It had also identified the owner of the truck as a resident of Russia's southern Krasnodar region, saying his place of residence was being searched.

Russia said the blast - which occurred just after 6am local time (3am Irish time) - set ablaze seven oil tankers transported by train and collapsed two car lanes of the giant road and rail structure.

'Emergency situation'

The 19km bridge was opened in 2018 by President Vladimir Putin

The bridge is logistically crucial for Russia, a vital transport link for carrying military equipment to Russian soldiers fighting in Ukraine.

It is also hugely symbolic.

President Vladimir Putin personally inaugurated the bridge in 2018 - even driving a truck across it - and Russia had maintained the crossing was safe despite the fighting.

The bridge, personally inaugurated by President Vladimir Putin in 2018, is a vital transport link for carrying military equipment to Russian soldiers fighting in Ukraine.

While some in Moscow hinted at Ukrainian "terrorism", state media continued to call it an "emergency situation."

Ukraine's presidential advisor Mykhailo Podolyak earlier took to Twitter posting a picture of a long section of the bridge half-submerged.

"Crimea, the bridge, the beginning," he wrote.

"Everything illegal must be destroyed, everything stolen must be returned to Ukraine, everything occupied by Russia must be expelled."

The Ukrainian post office announced it was preparing to print stamps showing the "Crimean bridge - or more precisely, what remains of it".

The Kremlin's spokesman said Mr Putin had ordered a commission to be set up to look into the blast on the bridge which is hugely symbolic and logistically crucial for Moscow.

Officials in Russia stopped short of blaming Ukraine.

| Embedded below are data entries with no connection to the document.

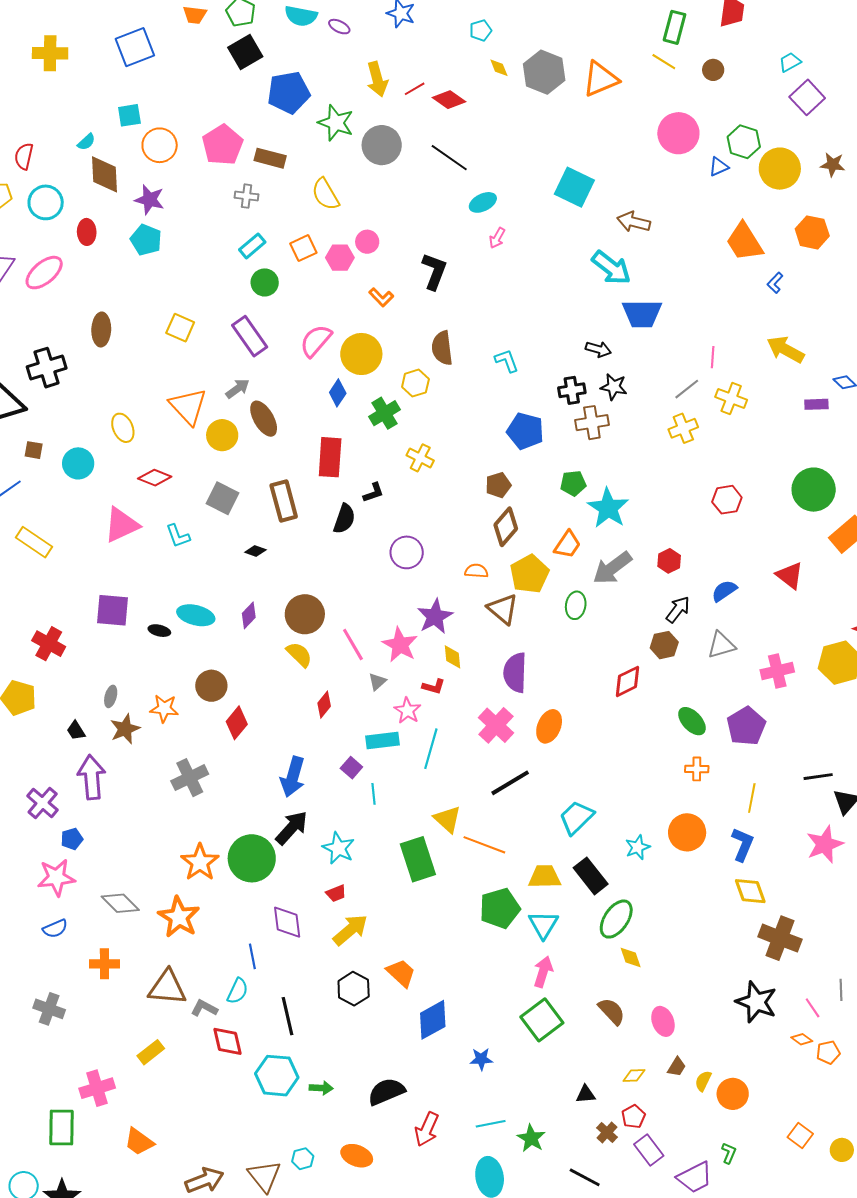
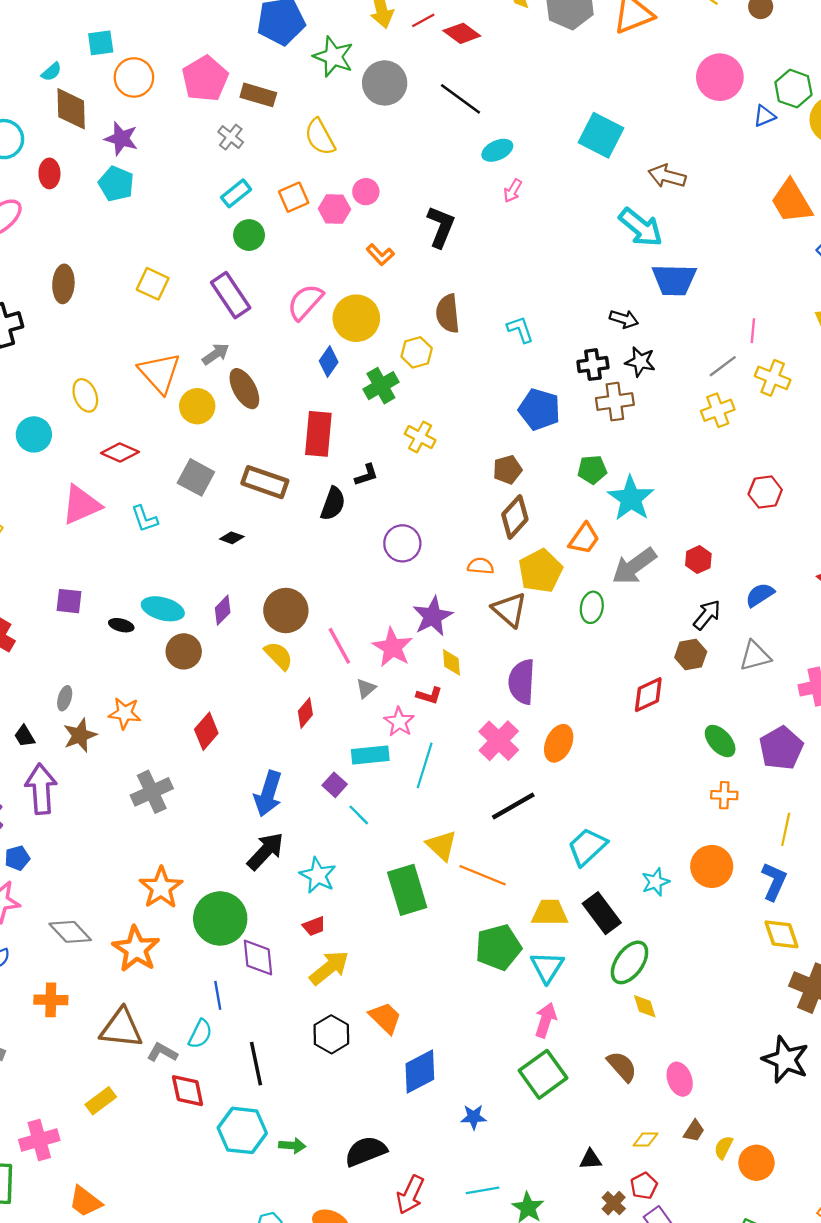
gray cross: (246, 196) -> (231, 137), turned 30
brown rectangle: (284, 501) -> (265, 482), turned -57
purple square: (113, 610) -> (69, 601), size x0.7
brown circle: (211, 686) -> (184, 651), moved
cyan line: (373, 794) -> (359, 815), turned -40
green circle: (252, 858) -> (220, 918), moved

But a Russian-installed official in Crimea pointed the finger at "Ukrainian vandals." Another in the neighbouring Kherson region said repairs could "take two months".

And the spokeswoman of Russia's foreign ministry said that Ukraine's reaction to the blasts showed its "terrorist nature."

A Russian police officer inspects a car as people wait to take a ferry to Crimea from Russia

Calls for retaliation

Some officials in Russia and in Russian-occupied Ukraine called for retaliation.

"There is an undisguised terrorist war against us," Russian ruling party deputy Oleg Morozov told the RIA Novosti news agency.

A Russian-installed official in the occupied Ukrainian Kherson region, Kirill Stremousov, said: "Everyone is waiting for a retaliatory strike and it is likely to come."

There have been several explosions at Russian military installations in the Crimean peninsula.

If it is established that Ukraine was behind the latest blast, alarm bells may sound with the bridge so far from the frontline.

Authorities in Crimea appeared to downplay the blasts and tried to calm fears of food and fuel shortages in Crimea, which is fully reliant on the Russian mainland since Moscow annexed it in 2014.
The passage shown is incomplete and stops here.